Try these non-toxic alternatives when cleaning your home:

  • Vinegar and water: Use a 1:1 ratio of water to vinegar and store it in a spray bottle. You can use this on sinks, countertops, bathrooms, or anywhere you would use a typical all-purpose cleaner. Vinegar cuts through grease nicely, which makes it a great option to use in the kitchen. (Just be sure to avoid using vinegar on hardwood floors, natural stone, marble, or granite.)
  • Baking soda: Baking soda is an excellent cleaner and deodorizer. It pairs well with vinegar to clean and remove clogs, mineral build-up, and water residues. It also is mildly abrasive, so works well for jobs that need a little more scrubbing power.
  • Natural soap and water: Combine a few drops of natural soap with warm water for the original all-purpose cleaner! Use soap and water followed by a simple warm water rinse for mopping floors, cleaning countertops, wiping glass or mirrors, and washing vehicles.

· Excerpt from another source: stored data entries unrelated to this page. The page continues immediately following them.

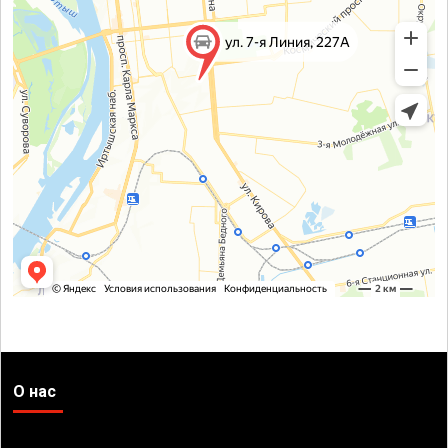
О нас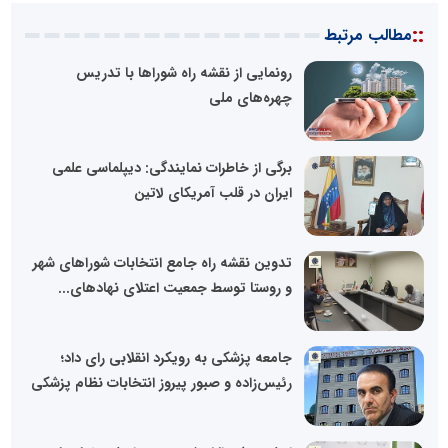
::
مطالب مرتبط
رونمایی از نقشه راه شوراها با تدریس
چهره‌های ملی
برگی از خاطرات نمایندگی: دیپلماسی علمی
ایران در قلب آمریکای لاتین
تدوین نقشه راه جامع انتخابات شوراهای شهر
و روستا توسط جمعیت اعتلای نهادهای...
جامعه پزشکی به رویکرد انقلابی رای داد؛
رئیس‌زاده و صبور پیروز انتخابات نظام پزشکی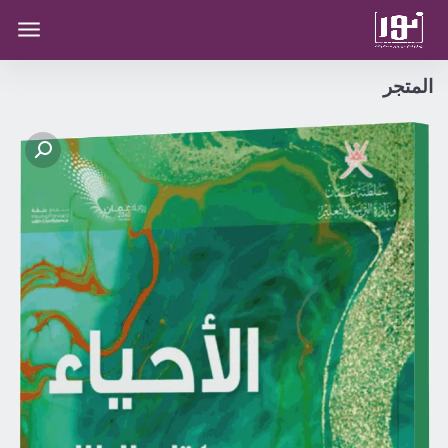
المتجر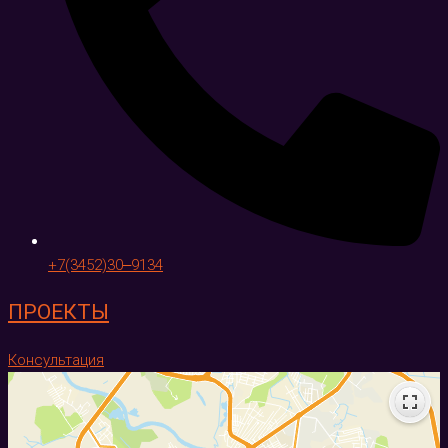
+7(3452)30‒9134
ПРОЕКТЫ
Консультация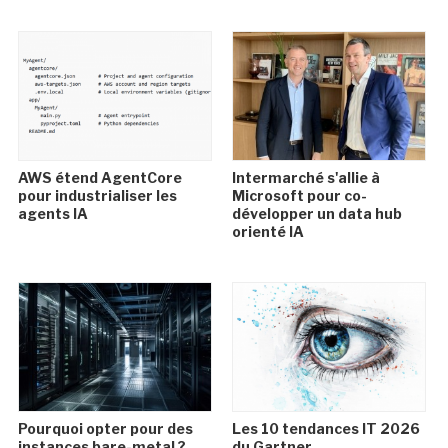
AWS étend AgentCore
Intermarché s'allie à
pour industrialiser les
Microsoft pour co-
agents IA
développer un data hub
orienté IA
Pourquoi opter pour des
Les 10 tendances IT 2026
instances bare-metal ?
du Gartner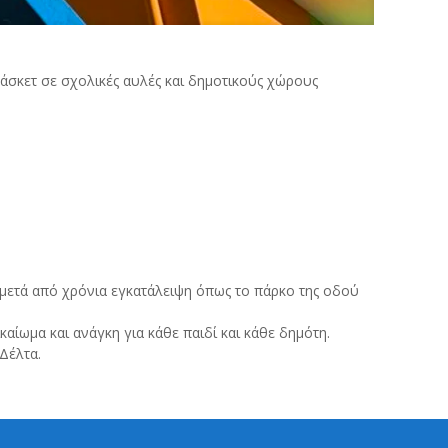
πάσκετ σε σχολικές αυλές και δημοτικούς χώρους
μετά από χρόνια εγκατάλειψη όπως το πάρκο της οδού
αίωμα και ανάγκη για κάθε παιδί και κάθε δημότη.
Δέλτα.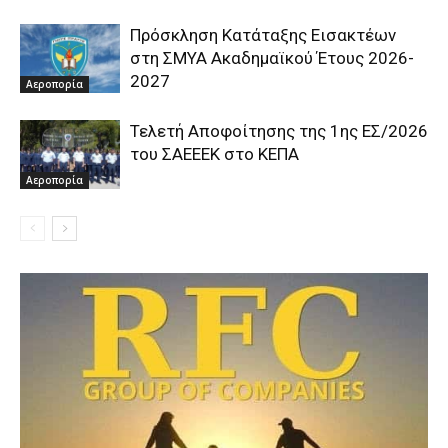
Πρόσκληση Κατάταξης Εισακτέων
στη ΣΜΥΑ Ακαδημαϊκού Έτους 2026-
2027
Αεροπορία
Τελετή Αποφοίτησης της 1ης ΕΣ/2026
του ΣΑΕΕΕΚ στο ΚΕΠΑ
Αεροπορία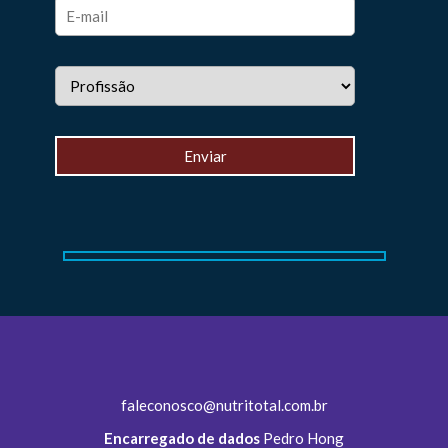
faleconosco@nutritotal.com.br
Encarregado de dados
Pedro Hong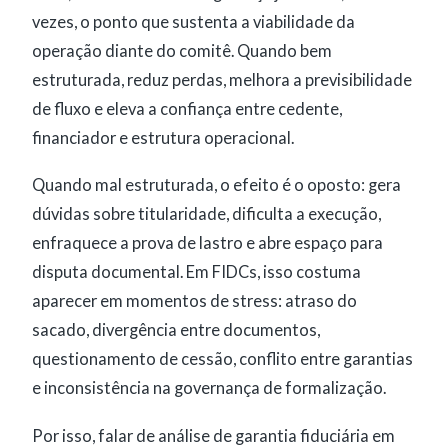
vezes, o ponto que sustenta a viabilidade da
operação diante do comitê. Quando bem
estruturada, reduz perdas, melhora a previsibilidade
de fluxo e eleva a confiança entre cedente,
financiador e estrutura operacional.
Quando mal estruturada, o efeito é o oposto: gera
dúvidas sobre titularidade, dificulta a execução,
enfraquece a prova de lastro e abre espaço para
disputa documental. Em FIDCs, isso costuma
aparecer em momentos de stress: atraso do
sacado, divergência entre documentos,
questionamento de cessão, conflito entre garantias
e inconsistência na governança de formalização.
Por isso, falar de análise de garantia fiduciária em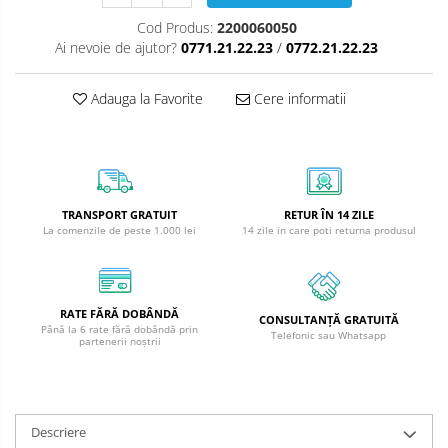
Cod Produs:
2200060050
Ai nevoie de ajutor?
0771.21.22.23
/
0772.21.22.23
Adauga la Favorite
Cere informatii
TRANSPORT GRATUIT
RETUR ÎN 14 ZILE
La comenzile de peste 1.000 lei
14 zile in care poti returna produsul
RATE FĂRĂ DOBÂNDĂ
CONSULTANȚĂ GRATUITĂ
Până la 6 rate fără dobândă prin
Telefonic sau Whatsapp
partenerii noștrii
Descriere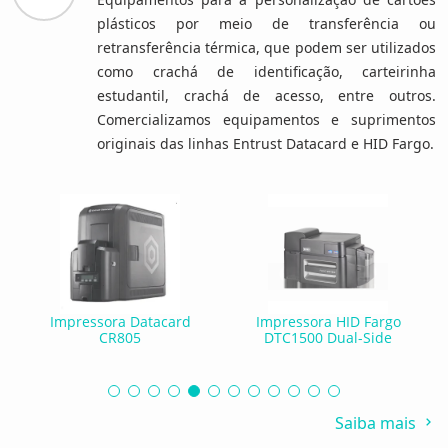
plásticos por meio de transferência ou
retransferência térmica, que podem ser utilizados
como crachá de identificação, carteirinha
estudantil, crachá de acesso, entre outros.
Comercializamos equipamentos e suprimentos
originais das linhas Entrust Datacard e HID Fargo.
Impressora Datacard
Impressora HID Fargo
CR805
DTC1500 Dual-Side
Saiba mais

  • Essential oils: Many essential oils have antibacterial and antimicrobial properties, so they make wonderful additions to a natural cleaning cabinet. Lemon oil is excellent for removing adhesive residues and freshening sinks. Cinnamon bark and clove oil are natural disinfectants. Citrus oils and eucalyptus act as air purifiers and fresheners when diffused.
  • Antibacterial cloths: In microfiber cloths such as Norwex, the fabric is woven with silver that gives it antibacterial properties. Silver has been found to be effective in preventing infection and cross-contamination in the home and also in hospitals. Use these cloths for wiping surfaces instead of rags or paper towels.

Don’t underestimate the power of natural cleaners to get the job done. There are many effective options that are safer and easier to use than chemical cleaners. By switching to non-toxic options, you’ll be reducing your family’s toxic exposure and protecting your health while still creating a sparkling-clean home!